Mail Merge takes a very long time

I have a web project that needs to merge up up to 100 rows of data into a merge. There are 31 potential merge fields, but normally only 2 or 3 of those fields are used. The final merged document can be up to 500 pages long.

I have a few merge fields that may or may not be HTML and 2 fields that can be image fields.


The merge process seems to take ~5 minutes to complete and I was wondering if there was anything I can do to speed the process.

  1. Would cutting down the number of available merge fields have a noticeable impact on the merge time?
  2. Would removing the image fields have a noticeable impact on the time?
  3. Are there any other suggestions that might speed the process up?

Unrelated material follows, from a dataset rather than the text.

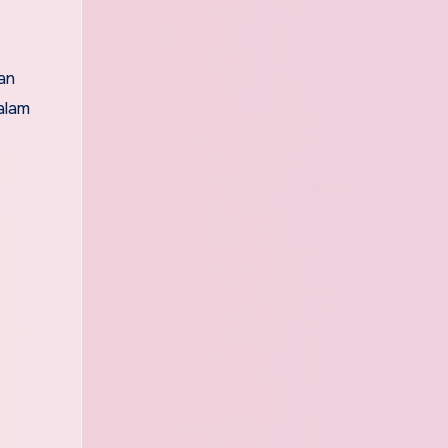
an
alam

My code is reasonably simple:
public static byte[] MergeFields(byte[] sourceDoc, DataTable dt)
{
byte[] rVal;
using (var wordByteStream = new MemoryStream(sourceDoc))
{
Document wordDoc = new Document(wordByteStream);
wordDoc.MailMerge.CleanupOptions = Aspose.Words.Reporting.MailMergeCleanupOptions.RemoveUnusedFields;
wordDoc.MailMerge.FieldMergingCallback = new HandleMerge();
wordDoc.MailMerge.Execute(dt);
rVal = wordDoc.SaveToByteArray();
}
return rVal;
}
public class HandleMerge : IFieldMergingCallback
{
void IFieldMergingCallback.FieldMerging(FieldMergingArgs e)
{
// All merge fields that expect HTML data should be marked with some prefix, e.g. ‘html’.
if (e.FieldValue != null && !string.IsNullOrEmpty(e.FieldValue.ToString()) && e.FieldValue.ToString().ContainsHtml())
{
// Insert the text for this merge field as HTML data, using DocumentBuilder.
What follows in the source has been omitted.